IFRSは完成した基準ではないし、IFRSの適用を監視していく体制の整備はこれからだ。会計基準の中味に焦点が当たりがちだが、こういうガバナンス面、運営面も注目し評価する必要がある。こればかりでなく英語さえ読めれば(僕には無理)、IASBのホームページには実に様々な議事録や資料(動画も含む)が掲示されている。登録すればメールも毎日といっていいほど送られてきて、動きを知らせてくれる(僕には豚に真珠)。そういう評価が外部から行いやすい体制になっている。

 

「外国で会計基準が決められてしまうことのリスク」などと言われるが、国内で決まっていれば安心だろうか。国内では「審議会方式」に対する問題の指摘(官僚による恣意的な運営、特定の利害関係者や既得権者と官僚の癒着など)も多い。現在の企業会計審議会がそうだと言うつもりはないが、いずれそのような運営がなされないとも限らない。また、ASBJでも議事録の公開などが行われているが、内容が恐ろしく分かり難く(「専門的」というべきだが…)、このブログのネタにもできない。

 

ただ、IFRSを全面導入したあとでも、それを中断・離脱できる体制を準備をしておくことは、日本の選択肢を確保する意味で重要だ。そのためには企業会計審議会やASBJは引続き必要だし、そのガバナンス面や運営面を外部から見えやすくしておいた方が良い。

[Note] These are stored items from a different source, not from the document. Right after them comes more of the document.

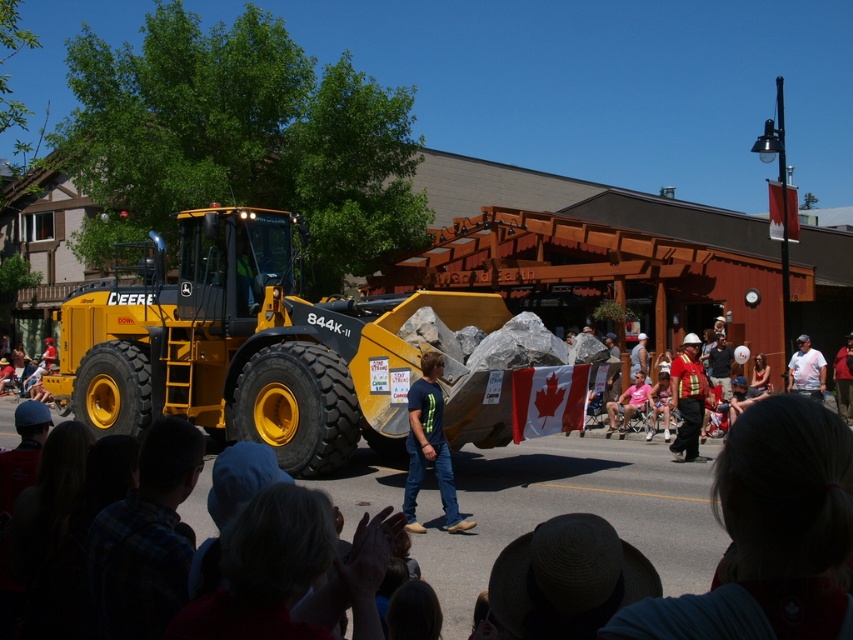 Question: Which is farther from the yellow metallic tractor at center?

Choices:
 (A) dark blue t-shirt at center
 (B) red uniform at center

Answer: (B)

Question: Which of the following is the farthest from the observer?

Choices:
 (A) yellow metallic tractor at center
 (B) dark blue t-shirt at center

Answer: (A)

Question: Can you confirm if dark blue t-shirt at center is positioned to the right of white t-shirt at center?

Choices:
 (A) yes
 (B) no

Answer: (B)

Question: Does red uniform at center have a larger size compared to white t-shirt at center?

Choices:
 (A) yes
 (B) no

Answer: (B)

Question: Which of these objects is positioned farthest from the dark blue t-shirt at center?

Choices:
 (A) yellow metallic tractor at center
 (B) white t-shirt at center
 (C) red uniform at center

Answer: (B)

IFRSを止める事態にならなくても、ASBJは、今回のアジェンダ協議のように日本代表としてIASBへ意見発信したり、開発協力や人材提供をする重要な機能が期待される。企業会計審議会も(監査部会以外に)IFRS財団評議会に対して評議委員となる人材を選出したり、日本代表としてIFRS財団評議会や諮問委員会へ意見発信をするような、日本の会計面での対外戦略を提案したり、決定するような機能が期待できるかもしれない。

 

ということで、IFRSを導入するか否かという議論に目途がつけば、IFRSを導入した場合の企業会計審議会やASBJの役割、運営体制等々の検討も必要になると思う。